Manoel de Barros

Manoel de Barros foi um importante poeta brasileiro que elegeu o inútil como forma de conhecer o mundo por um viés poético.

Manoel Wenceslau Leite de Barros (1916-2014) foi um poeta mato-grossense conhecido por transformar “inutilidades” em poesia, ou seja, mostrou que a poesia está nas coisas mais simples e que há beleza onde menos se espera, como em insetos e cacos de vidro. Saiba mais nesta matéria!

Biografia

(Fonte: Blog da Companhia)

Manoel de Barros nasceu em Cuiabá no ano de 1916, onde viveu boa parte de sua vida, sobretudo na área rural e pantaneira. Estudou em um colégio interno, onde teve seu primeiro contato com Literatura. Seu primeiro livro foi publicado artesanalmente aos 21 anos, chamado Poemas concebidos sem pecados (1937).
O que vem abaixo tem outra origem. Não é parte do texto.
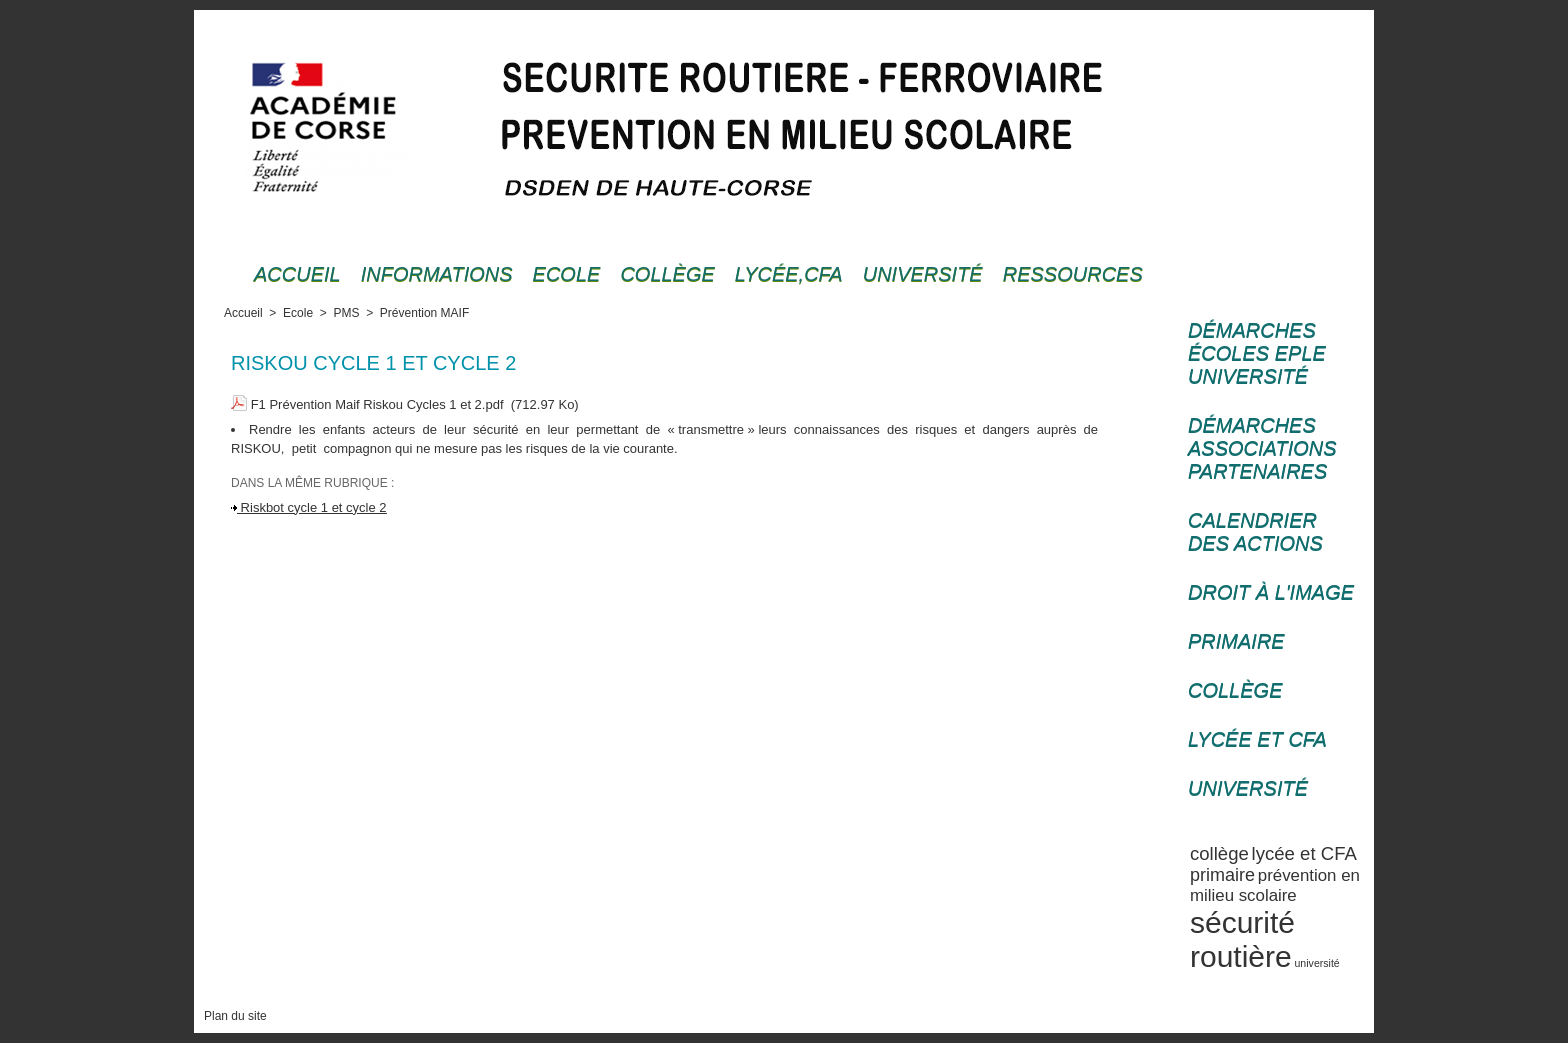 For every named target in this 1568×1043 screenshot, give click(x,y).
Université (923, 274)
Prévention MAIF (424, 313)
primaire (1222, 875)
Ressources (1073, 274)
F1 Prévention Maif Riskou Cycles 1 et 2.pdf (377, 404)
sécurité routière (1242, 939)
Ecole (567, 274)
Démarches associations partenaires (1262, 448)
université (1317, 963)
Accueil (297, 274)
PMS (346, 313)
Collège (667, 274)
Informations (437, 274)
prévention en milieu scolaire (1275, 885)
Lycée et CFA (1257, 739)
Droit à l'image (1271, 592)
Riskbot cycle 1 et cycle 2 (309, 507)
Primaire (1236, 641)
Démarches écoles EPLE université (1257, 353)
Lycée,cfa (789, 274)
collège (1219, 853)
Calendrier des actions (1255, 531)
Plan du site (235, 1016)
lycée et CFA (1304, 853) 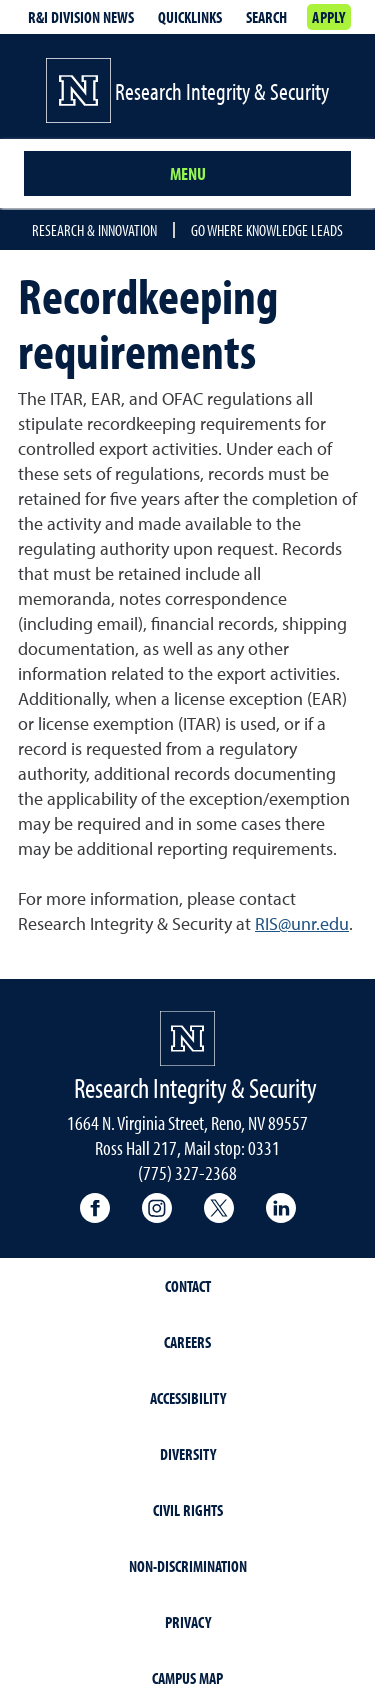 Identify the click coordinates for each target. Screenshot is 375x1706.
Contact (188, 1286)
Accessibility (188, 1398)
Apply (328, 17)
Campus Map (187, 1678)
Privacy (188, 1622)
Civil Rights (188, 1510)
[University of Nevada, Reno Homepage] (187, 1038)
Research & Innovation (94, 230)
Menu (188, 173)
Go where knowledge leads (267, 230)
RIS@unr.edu (302, 923)
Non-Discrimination (188, 1566)
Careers (187, 1342)
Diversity (188, 1454)
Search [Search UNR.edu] (266, 17)
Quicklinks (190, 17)
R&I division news (81, 17) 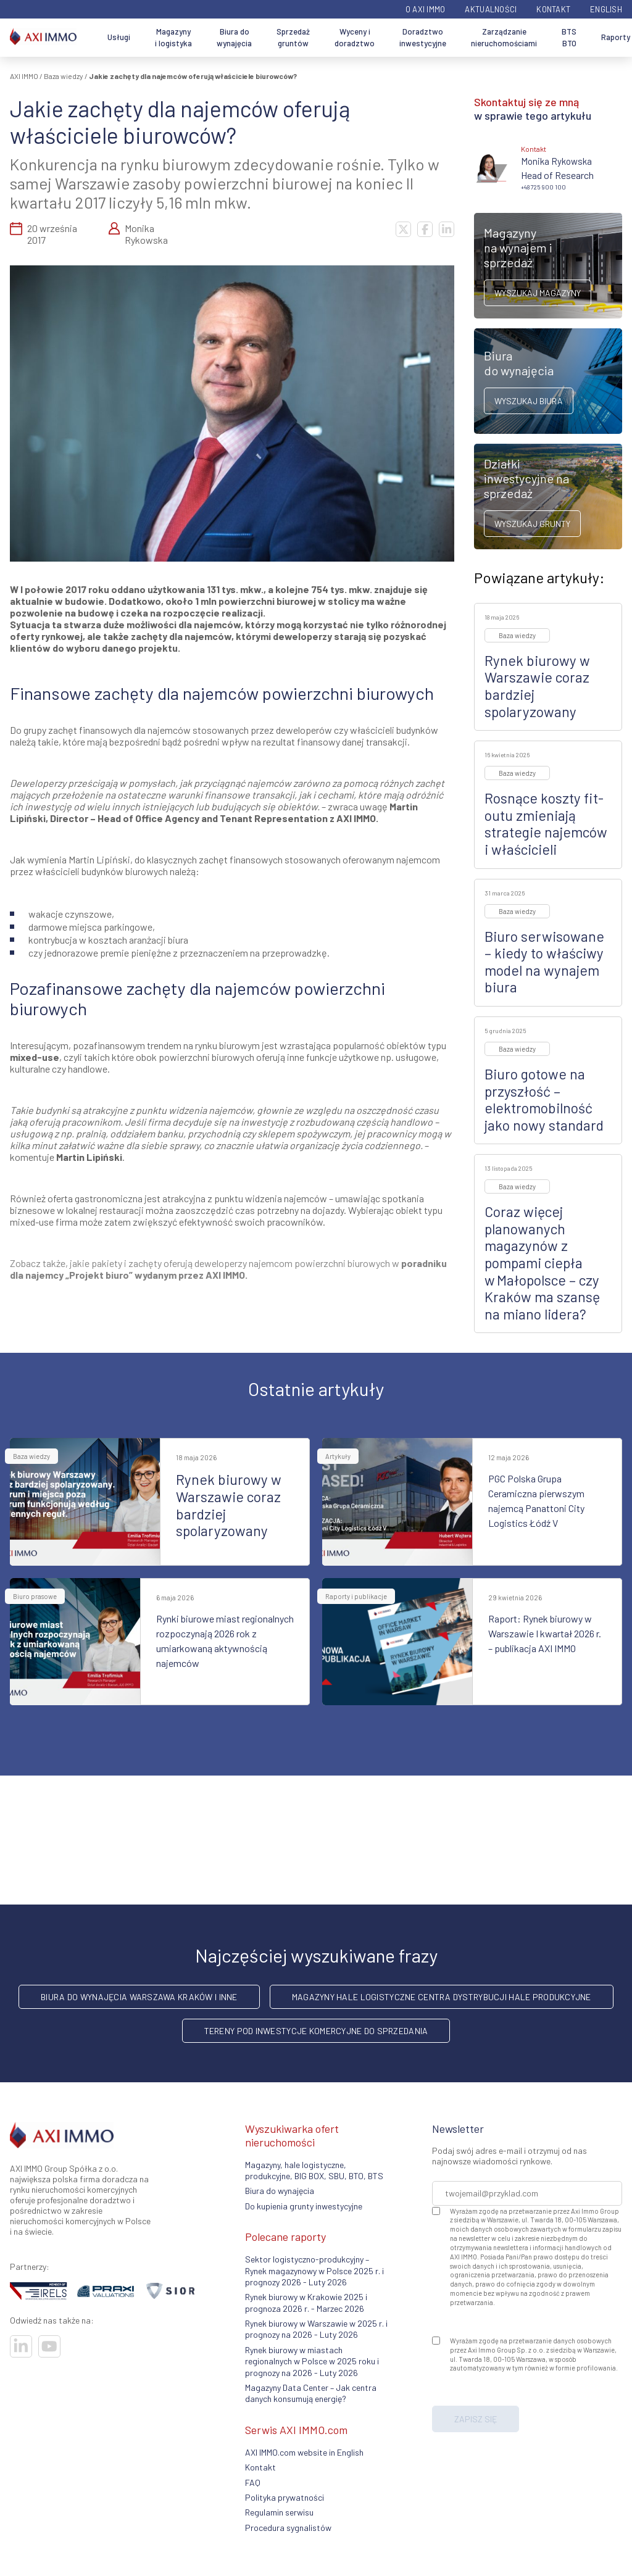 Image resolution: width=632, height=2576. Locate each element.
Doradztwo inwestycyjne (422, 38)
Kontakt (553, 9)
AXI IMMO (24, 76)
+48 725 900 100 (543, 187)
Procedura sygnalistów (288, 2527)
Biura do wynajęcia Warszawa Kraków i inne (139, 1997)
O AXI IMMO (425, 9)
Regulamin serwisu (279, 2512)
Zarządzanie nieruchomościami (504, 38)
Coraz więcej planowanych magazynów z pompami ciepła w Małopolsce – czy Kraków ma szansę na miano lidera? (542, 1263)
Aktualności (491, 9)
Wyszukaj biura (528, 401)
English (606, 9)
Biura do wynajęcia (234, 38)
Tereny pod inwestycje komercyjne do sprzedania (316, 2030)
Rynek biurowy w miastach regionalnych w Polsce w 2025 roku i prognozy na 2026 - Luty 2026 (312, 2361)
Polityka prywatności (284, 2497)
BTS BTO (569, 38)
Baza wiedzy (63, 76)
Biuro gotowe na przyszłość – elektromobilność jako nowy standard (544, 1099)
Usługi (118, 37)
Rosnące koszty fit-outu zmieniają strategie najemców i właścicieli (545, 823)
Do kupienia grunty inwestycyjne (303, 2206)
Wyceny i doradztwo (355, 38)
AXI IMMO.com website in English (304, 2452)
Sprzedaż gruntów (293, 38)
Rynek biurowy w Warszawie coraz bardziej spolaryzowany (537, 686)
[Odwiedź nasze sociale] (21, 2346)
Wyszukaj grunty (532, 523)
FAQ (252, 2482)
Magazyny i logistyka (173, 38)
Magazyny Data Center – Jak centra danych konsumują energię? (310, 2393)
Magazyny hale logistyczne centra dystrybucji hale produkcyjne (441, 1997)
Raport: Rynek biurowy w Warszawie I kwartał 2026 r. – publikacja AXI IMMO (544, 1633)
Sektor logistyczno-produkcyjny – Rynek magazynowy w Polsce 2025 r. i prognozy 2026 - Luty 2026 (314, 2270)
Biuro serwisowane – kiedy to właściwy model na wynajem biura (544, 962)
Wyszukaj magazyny (537, 293)
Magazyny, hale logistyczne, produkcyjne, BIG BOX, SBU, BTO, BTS (314, 2170)
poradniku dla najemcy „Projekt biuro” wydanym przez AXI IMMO (228, 1269)
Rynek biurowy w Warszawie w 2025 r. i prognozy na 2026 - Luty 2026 (316, 2329)
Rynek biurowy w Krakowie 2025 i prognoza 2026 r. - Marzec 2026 (306, 2302)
Pouco depois, foi viver no Rio de Janeiro, onde estudou e formou-se em Direito. Também nessa época filou-se ao Partido Comunista e, durante a ditadura militar de Getúlio Vargas, passou um tempo na Bolívia, Peru e Nova York, dedicando-se a atividades culturais diversas, como pintura e cinema.

O poeta voltou ao Brasil somente nos anos 60 e passou a viver da criação de gado na cidade de Corumbá (MT). Essa atividade permitiu que ele “comprasse o ócio”, conforme salientou em entrevistas. Com a publicação de A face imóvel (1942), começou a ter maior visibilidade, chegando a se tornar um dos maiores poetas brasileiros da contemporaneidade.

Manoel de Barros faleceu em 2014, aos 97 anos, em decorrência de uma falência múltipla dos órgãos. Embora tenha partido, restou para nós, leitores e estudantes, uma vasta obra poética, que mereceu prêmios importantes: Prêmio APCA, Prêmio Jabuti e Prêmio Nestlé. Também foi traduzido para outras línguas e recebeu prêmios literários internacionais.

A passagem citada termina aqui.